Closed qilong-zhang closed 3 years ago

qilong-zhang commented 3 years ago

Hi,

I implement this code and test on VGG-16, the result is about 85%. But the result from the original paper is only 63%. Could you help me? Why is this happening?

psandovalsegura commented 3 years ago

If you take a look at the tensorflow code, the authors provide weights for their VGG-16. I tried loading these weights in this implementation, but they negatively affected the VGG-16's accuracy on ImageNet.

So, to answer your question, I think the reason the UAPs from this repo are more effective is due to the pre-trained weights from pytorch. Let me know if that helps or if you find a different reason.

qilong-zhang commented 3 years ago

@psandovalsegura I have a question about the gduap.py, In line

 loss = -sum(list(map(lambda activation: torch.log(torch.sum(torch.square(activation)) / 2), activations)))

why torch.sum(torch.square(activation)) is divided by 2?

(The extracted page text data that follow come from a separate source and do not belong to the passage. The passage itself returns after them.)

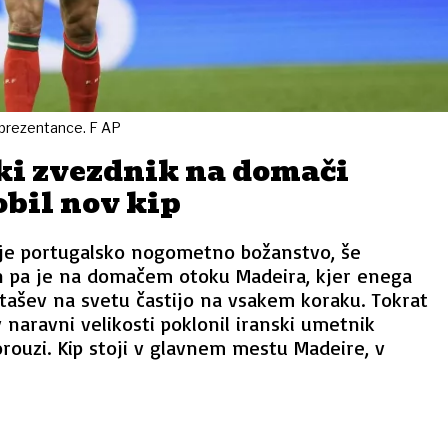
eprezentance. F AP
ki zvezdnik na domači
bil nov kip
 je portugalsko nogometno božanstvo, še
en pa je na domačem otoku Madeira, kjer enega
tašev na svetu častijo na vsakem koraku. Tokrat
 naravni velikosti poklonil iranski umetnik
uzi. Kip stoji v glavnem mestu Madeire, v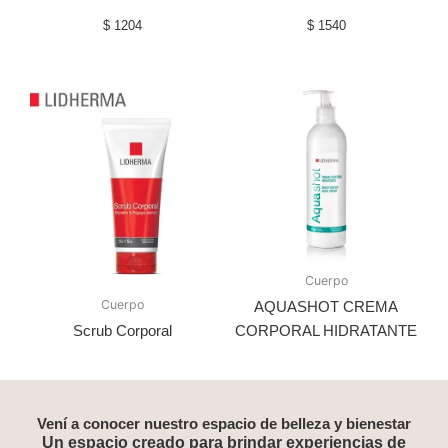
$
1204
$
1540
Cuerpo
Cuerpo
AQUASHOT CREMA
Scrub Corporal
CORPORAL HIDRATANTE
Vení a conocer nuestro espacio de belleza y bienestar
Un espacio creado para brindar experiencias de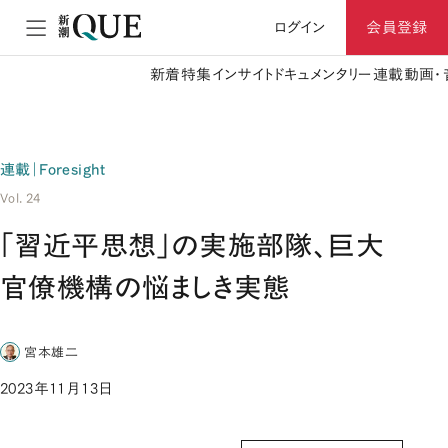
ログイン
会員登録
新着
特集
インサイト
ドキュメンタリー
連載
動画・
連載｜Foresight
Vol. 24
「習近平思想」の実施部隊、巨大
官僚機構の悩ましき実態
宮本雄二
2023年11月13日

psandovalsegura commented 3 years ago

@qilong-zhang When I was writing this, I wanted it to be as similar as possible to the tensorflow code which uses tf.nn.l2_loss when calculating the loss. The documentation for this function says it "computes half the L2 norm of a tensor without the sqrt".

I agree that if you were to follow the paper exactly (Line 7 of Algorithm 1), it wouldn't be divided by 2. But it shouldn't make much of a difference.

qilong-zhang commented 3 years ago

@psandovalsegura Thanks for your code!